By Way of Analogy: The Artificial Intelligence “Oregon Trail”
By way of analogy, variational methods define the ever-evolving “California Gold Coast” of artificial intelligence. They are the end-point of our journey through the “Artificial Intelligence Oregon Trail.”
I’ve used this analogy multiple times, in YouTube vids – an example is the one inserted below: Statistical Mechanics of Neural Networks: The Donner Pass of Artificial Intelligence.
In this analogy, we all (collectively) start our AI journey in a metaphorical “Elm Grove, Missouri.” We typically get as far as a metaphorical “Fort Laramie, Wyoming.”
To get to Fort Laramie, we go through prairie grasslands, learning gradient descent methods – e.g., backpropagation. We learn how to USE more advanced neural networks – e.g., using TensorFlow and Keras – and we can create layered “deep” systems, and combine convolutional neural networks (CNNs) and long short-term memory (LSTM) networks into reasonably complex systems.
We can get some very impressive results at this point, and are typically very good with the mechanics of making our systems work. We understand that there ARE such things as an “energy-based neural networks,” a.k.a. Boltzmann machines – but generally don’t have a solid grasp on how they work as differentiated from multilayer Perceptron (MLP)-based neural networks.
This is as far as many of us get, theoretically.
This means – there are a whole lot of us camped out in Fort Laramie, Wyoming.
Getting from Elm Grove to Fort Laramie is a very solid achievement. In the MSDS 458 AI & Deep Learning class in Northwestern University’s Master of Science in Data Science program (where I currently teach), it takes students a full ten-week quarter to get this far. Historically, this compares with the approximate six weeks that it took the pioneers to travel through the prairie grasslands.
The second major portion of the journey is getting through the “Sierra Nevada mountains” of the “AI Oregon Trail.” In pioneer terms, the total journey took four-to-five months, or about 20 weeks.

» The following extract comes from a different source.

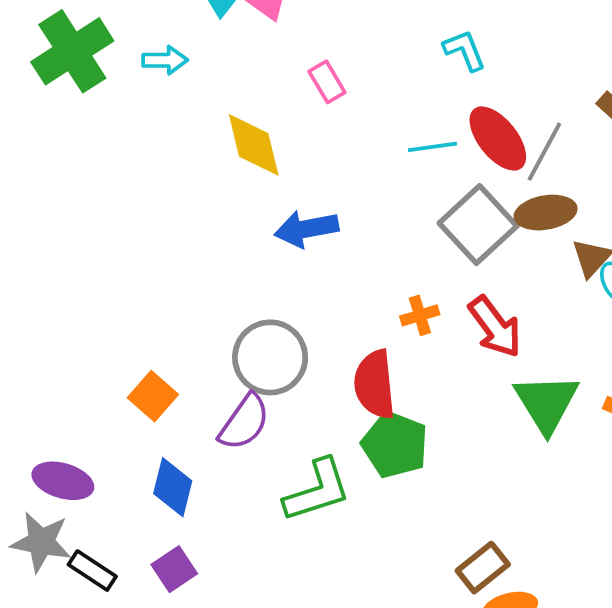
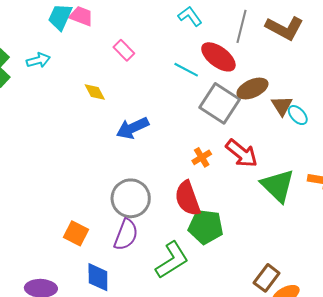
yellow diamond: (254, 145) -> (95, 92), size x0.6
cyan line: (432, 147) -> (186, 70), turned 50
gray line: (544, 152) -> (242, 26), moved

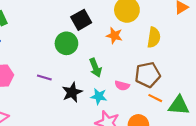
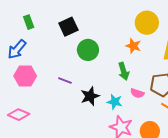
black square: (81, 20) -> (68, 27), moved
green arrow: (95, 68) -> (124, 71), moved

That is, the first (easy) portion was about one-third of the total; the remaining two-thirds were through the mountains.
In this metaphorical journey, the “Donner Pass” situations come up when students need to navigate the convergence of multiple disciplines. (For those of you unfamiliar with the Donner Pass story, check out The Encyclopedia Brittanica version: https://www.britannica.com/topic/Donner-party )
The first of these – what I’ve most often referred to as the “Donner Pass” of AI – involves combining statistical thermodynamics (especially the free energy notion) with neural networks with Bayesian methods to create an energy-based neural network, a.k.a. a Boltzmann machine.

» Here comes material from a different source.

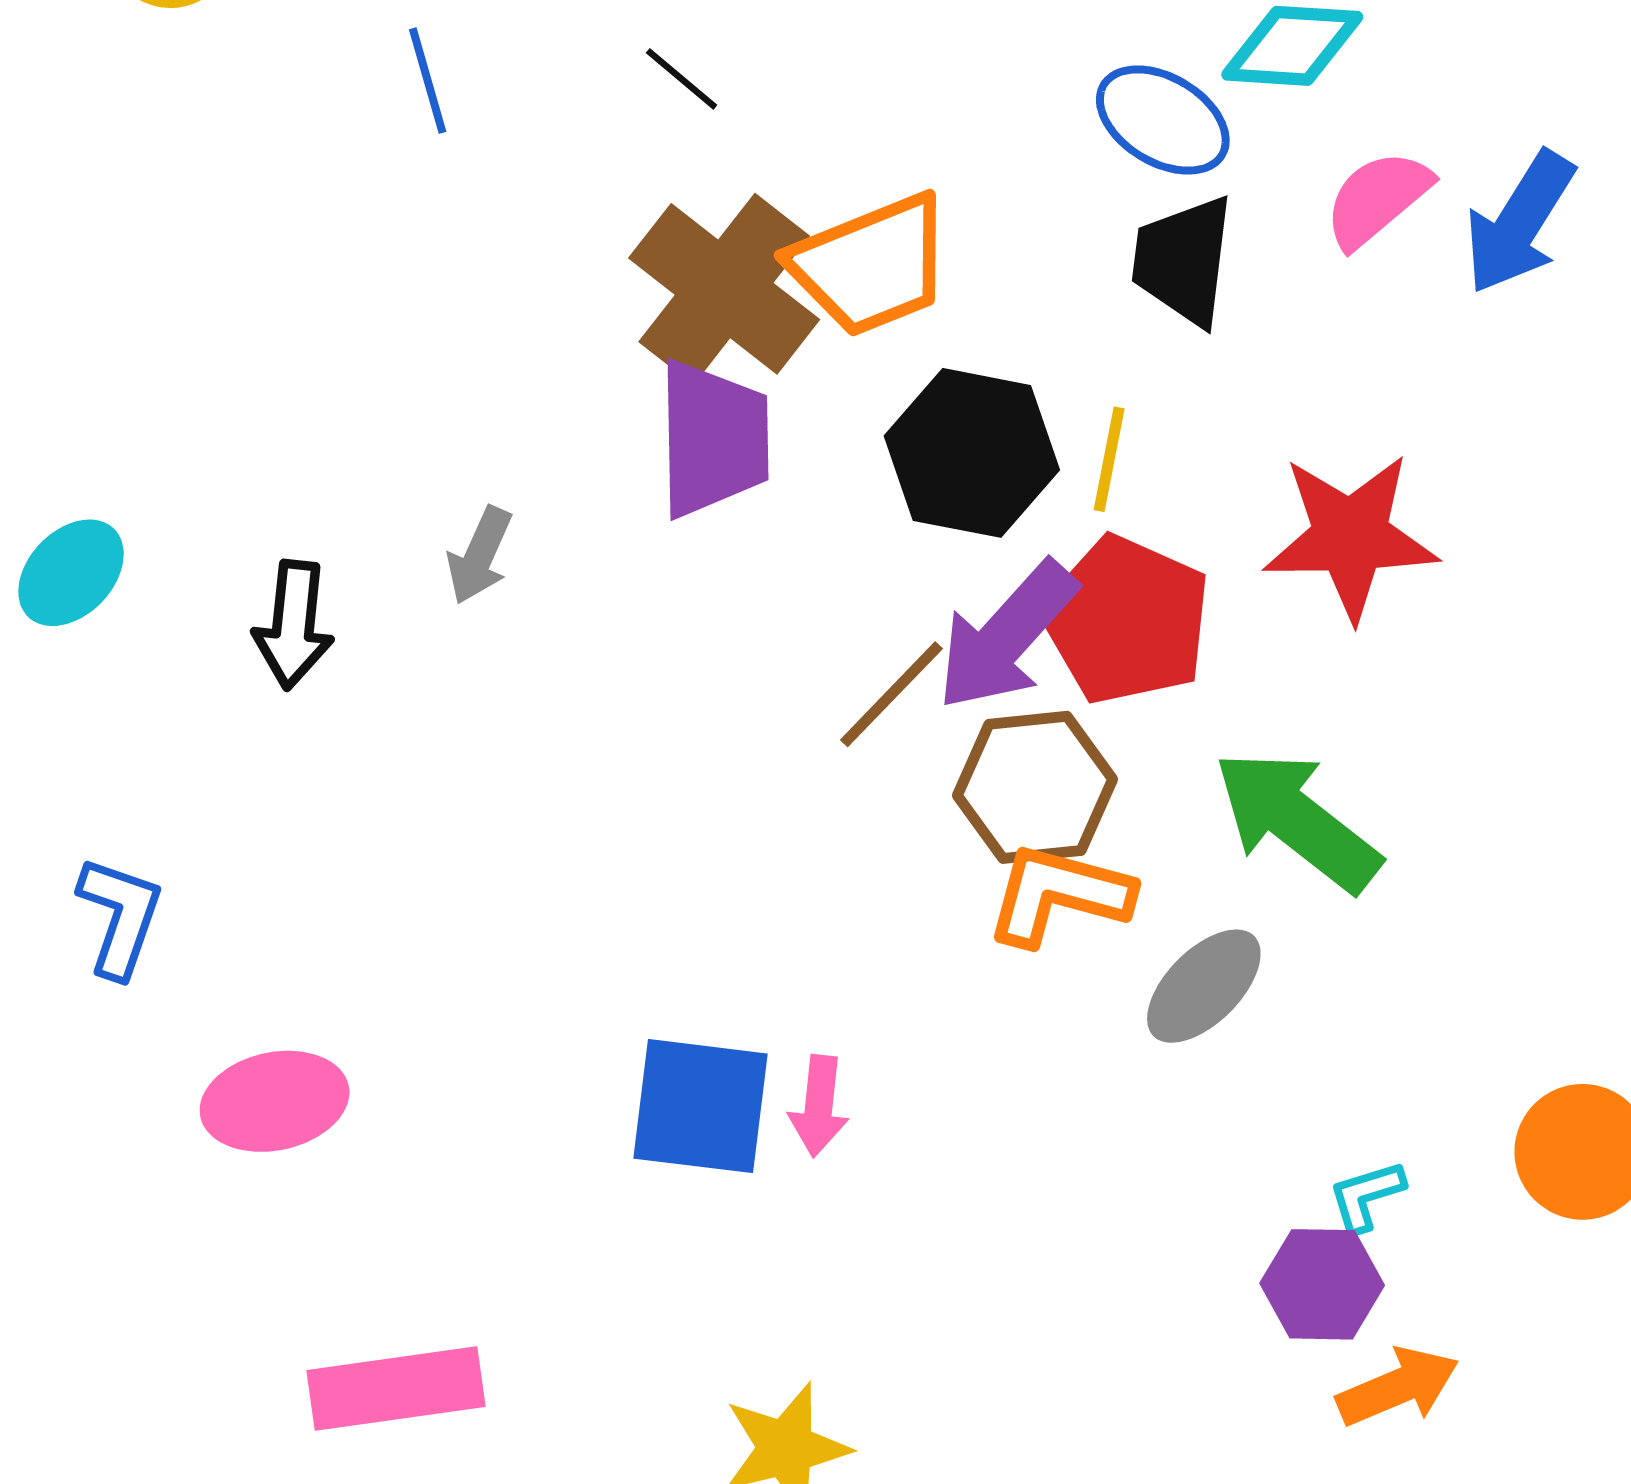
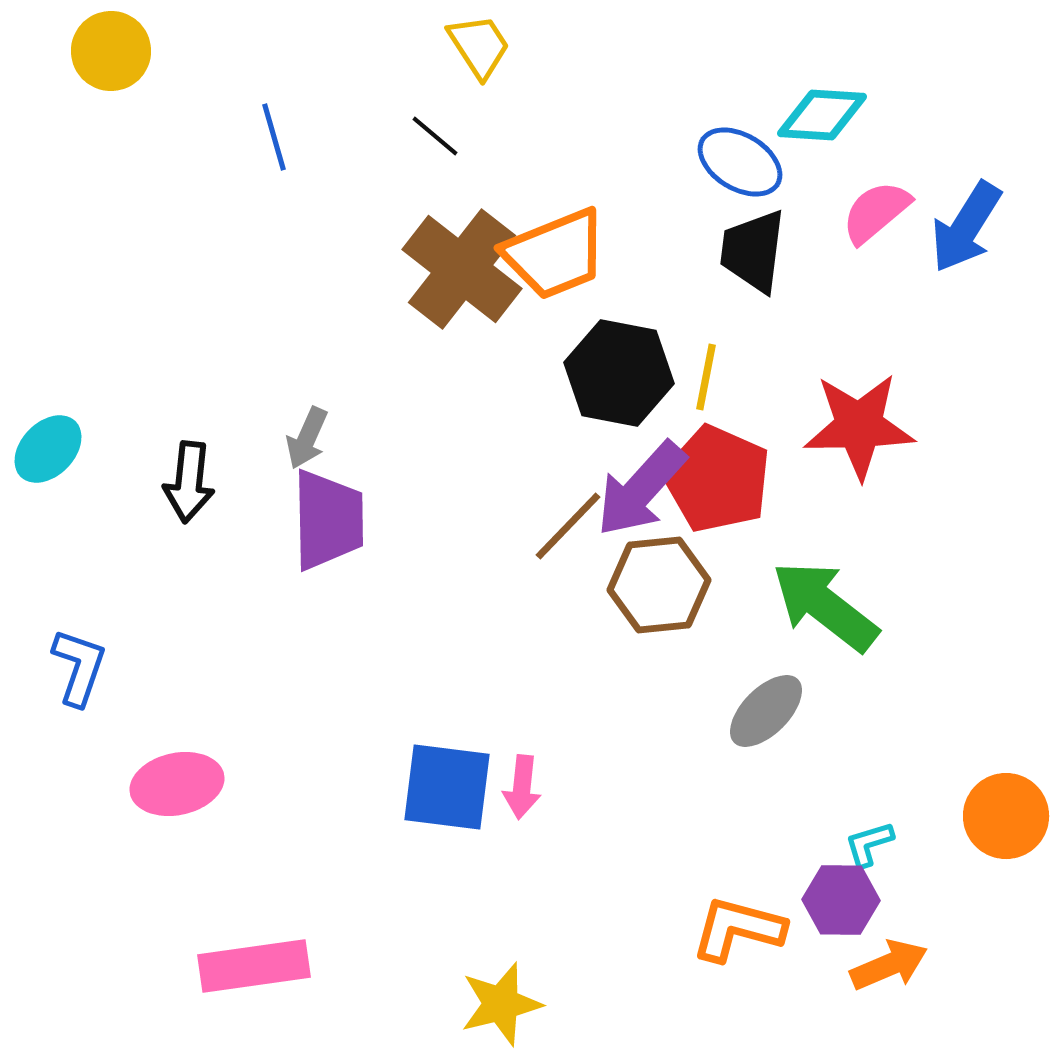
purple trapezoid: (713, 439) -> (328, 520), moved
orange L-shape: (1059, 895) -> (738, 929), moved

Once we get one Boltzmann machine, we can layer several of them and create various forms of “deep” architectures, using backpropagation to smooth out the connections. (See: https://themesis.com/2022/01/05/how-backpropagation-and-restricted-boltzmann-machine-learning-combine-in-deep-architectures/ )
There is a second Donner Pass; similar to the first one, but distinctly different.

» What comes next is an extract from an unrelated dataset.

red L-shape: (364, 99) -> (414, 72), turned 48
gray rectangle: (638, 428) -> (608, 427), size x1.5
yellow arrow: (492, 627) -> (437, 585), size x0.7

This second Donner Pass lies much closer to the “California Gold Coast,” which is the realm of variational methods.
This second Donner Pass again involves statistical thermodynamics (free energy) and Bayesian logic. Unless you’re doing variational autoencoders, you don’t have a neural network, instead, you have a model. For many variational systems – and particularly for tutorials on this subject – these models are members of the family of exponentials – and are often Gaussian models.
The reason that so many people get lost – in one “Donner Pass” or another – is the need to combine two (or more) fields of study. If you’re lacking background in one of them – especially in statistical mechanics – it is too easy to get disoriented and lost.
Important side note: All too often, various teachers – including top-of-the-line experts and innovative thinkers – downplay the role of stat-mech when they present either Boltzmann machines or variational methods to their students. This happens because they’re trying to make the material “accessible” to an audience that has no idea of what stat-mech is; none whatsoever.
Short-term, this works. But as soon as you start reading the classic literature, this approach shows its weakness – because the classic literature, i.e., all the main papers on Boltzmann machines and their derivatives – assume that you know statistical mechanics SO WELL that the authors don’t even have to mention it in context. This leads to ALL SORTS OF PROBLEMS for people who are just entering the field.
Back to our main theme: Donner Passes and what happens when you’re in one.
The first thing that happens is that you get stuck. That means – you begin to realize that there are several scientific disciplines that are coming together, and you try to get on top of each of them – doing Google searches on keywords, etc. But the truth is – it is DAMN HARD to sidebar into statistical mechanics when you don’t have a good place in which to begin – and it’s hard to begin when you’re already deep into the material that you’re studying – i.e., trying to read a classic paper.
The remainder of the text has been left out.